Without last year's large-scale exports, the industry's operations would have fallen further below full load levels.

Manufacturers in China, many of which are partially or wholly owned by municipal governments, have been reluctant to reduce production and lay off workers. Changan Automobile is a state-owned automaker, and its factory is only a 20-minute walk from the former Hyundai Motor Factory. On Sunday, the plant's multi-acre parking lot was filled with unsold cars.

Cities like Chongqing, which is particularly dependent on gasoline vehicle production, are facing employment difficulties. The number of workers required to assemble an electric car is far less than that required to produce a gasoline car because there are far fewer parts and components for an electric car.
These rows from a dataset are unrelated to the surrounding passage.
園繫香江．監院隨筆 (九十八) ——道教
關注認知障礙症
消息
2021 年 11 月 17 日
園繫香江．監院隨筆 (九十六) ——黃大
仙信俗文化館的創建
Auto workers in Chongqing said in interviews that workers with strong technical backgrounds, especially robotics, could easily and quickly find work if they were laid off. However, it is becoming increasingly difficult for semi-skilled workers, including those who are older and have not attended training courses to improve their abilities, to find work.

Mr. Zhou said that when he applied for a job in Chang'an, "the competition was very fierce."
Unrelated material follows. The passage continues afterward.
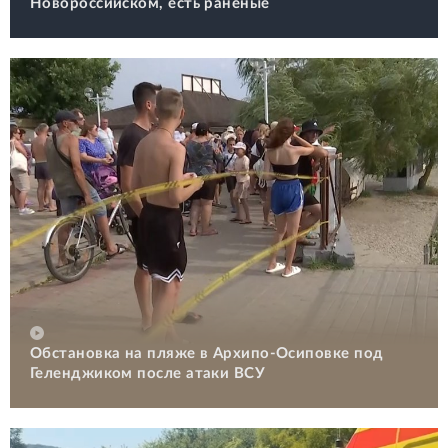
Новороссийском, есть раненые
Обстановка на пляже в Архипо-Осиповке под
Геленджиком после атаки ВСУ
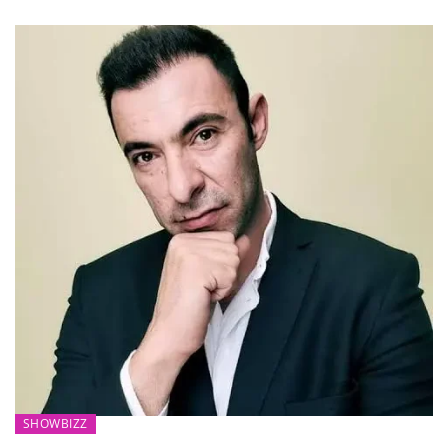
SHOWBIZZ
Today, however, in Chongqing, it is difficult to find unemployed ex-modern workers, even near the original factory.

Most of China's factory workers are immigrants who grew up in the countryside and have little contact with the communities that make gasoline cars. Therefore, once unemployed, they can easily move to other cities or industries.

However, as demand slows and less skilled workers have fewer opportunities to earn overtime pay, Chongqing's auto industry is clouded. Hyundai signboards can still be seen in many places in Hyundai's old factory, but a huge shadow on the gate shows that there was once an optimistic slogan: "New thinking, new possibilities".